In the 2010 Finnish Cup (Suomen Cup) SalReipas showed both their pedigree and future potential by reaching Round 6 before finally going out 1–2 at home to Ilves. Highlights of the competition were home wins against Kakkonen opposition – 4–1 against Lohjan Pallo and 2–0 against Laajasalon Palloseura.
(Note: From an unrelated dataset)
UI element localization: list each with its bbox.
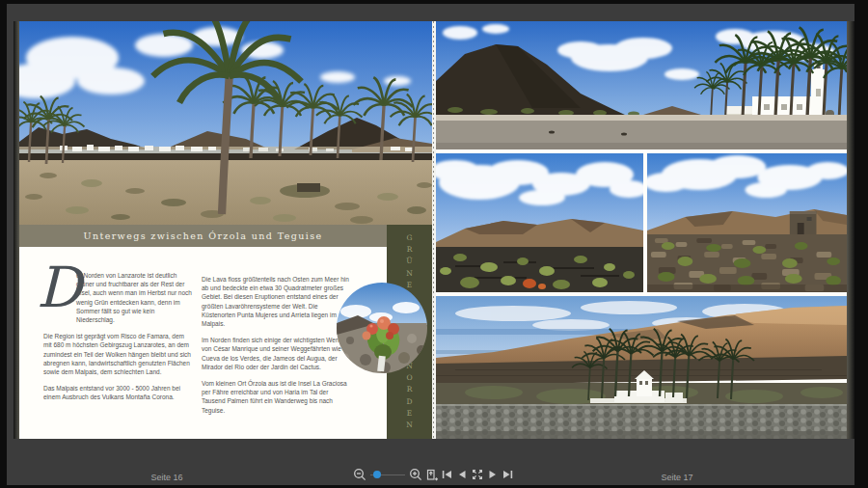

SalReipas Akatemia began operations in October 2009 as the club's second team. The team was established to serve the needs of young hopefuls who are not yet ready for first team football. They created a club record on 24 May 2010 with a 25–0 win against Hyvinkään Urheiluseura 1. Their home ground is at the Kisapuiston tekonurmi.

==Season to season==

| Season | Level | Division | Section | Administration | Position | Movements |
|---|---|---|---|---|---|---|
| 2005 | Tier 7 | Kutonen (Sixth Division) | Section 7 | Uusimaa (SPL Uusimaa) | 1st | Promoted |
| 2006 | Tier 6 | Vitonen (Fifth Division) | Section 3 | Uusimaa (SPL Uusimaa) | 1st | Promoted |
| 2007 | Tier 5 | Nelonen (Fourth Division) | Section 2 | Uusimaa (SPL Uusimaa) | 1st | Promoted |
| 2008 | Tier 4 | Kolmonen (Third Division) | Section 3 | Helsinki & Uusimaa (SPL Helsinki) | 4th |  |
| 2009 | Tier 4 | Kolmonen (Third Division) | Section 3 | Helsinki & Uusimaa (SPL Uusimaa) | 2nd |  |
| 2010 | Tier 4 | Kolmonen (Third Division) | Section 3 | Helsinki & Uusimaa (SPL Uusimaa) | 2nd |  |

----
- 3 seasons in Kolmonen
- 1 season in Nelonen
- 1 season in Vitonen
- 1 season in Kutonen

==Honours and achievements==
- Kutonen (Section 7) Winners – 2005
- Vitonen (Section 3) Winners – 2006
- Nelonen (Section 2) Winners – 2007
- Round 6 of Finnish Cup – 2010

==Club Structure==
SalReipas have 2 men's teams. The club does not currently run a junior section.

==2010 season==
SalReipas Men's Team are competing in Section 3 (Lohko 3) of the Kolmonen administered by Uusimaa SPL. This is the fourth highest tier in the Finnish football system. In 2009 Salpausselän Reipas finished in second position in Section 3 of the Kolmonen (Third Division).

SalReipas Akatemia are participating in Section 7 (Lohko 7) of the Kutonen administered by the Uusimaa SPL.